Democrats have blocked more nominees than ever before as they have
struggled to find ways to oppose Trump and the GOP-dominated
Congress, and as their voters have pushed them to fight Republicans
at every turn. It’s the first time in recent history that the
minority party hasn’t allowed at least some quick confirmations.
Senate Democratic Leader Chuck Schumer has said Democrats are
delaying the nominations because Trump’s nominees are “historically
bad.” And he told Republicans that they will “come to regret” their
action — echoing a similar warning from GOP Leader Mitch McConnell
to then-Majority Leader Harry Reid, D-Nev., in 2013, when Democrats
changed Senate rules for executive branch and lower court judicial
nominees to remove the 60-vote threshold for confirmations. At the
time, Republicans were blocking President Barack Obama’s picks.

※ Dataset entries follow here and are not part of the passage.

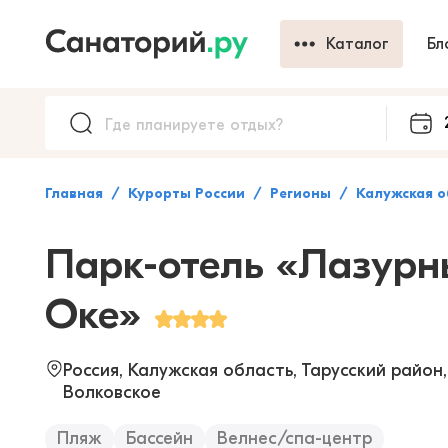
Каталог
Бл
Главная
Курорты России
Регионы
Калужская о
Парк-отель «Лазурн
Оке»
Россия, Калужская область, Тарусский район,
Волковское
Пляж
Бассейн
Велнес/спа-центр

Republicans took the Senate majority a year later, and McConnell
eventually did the same for Supreme Court nominees in 2017 as
Democrats tried to block Trump’s nomination of Justice Neil Gorsuch.
“What Republicans have done is chip away at the Senate even more, to
give Donald Trump more power and to rubber stamp whomever he wants,
whenever he wants them, no questions asked,” Schumer said last week.
Republicans will move to confirm a second tranche of nominees in the
coming weeks, gradually clearing the list of more than 100
nominations that have been pending for months.
“There will be more to come,” Thune said Thursday. “And we’ll ensure
that President Trump’s administration is filled at a pace that looks
more like those of his predecessors.”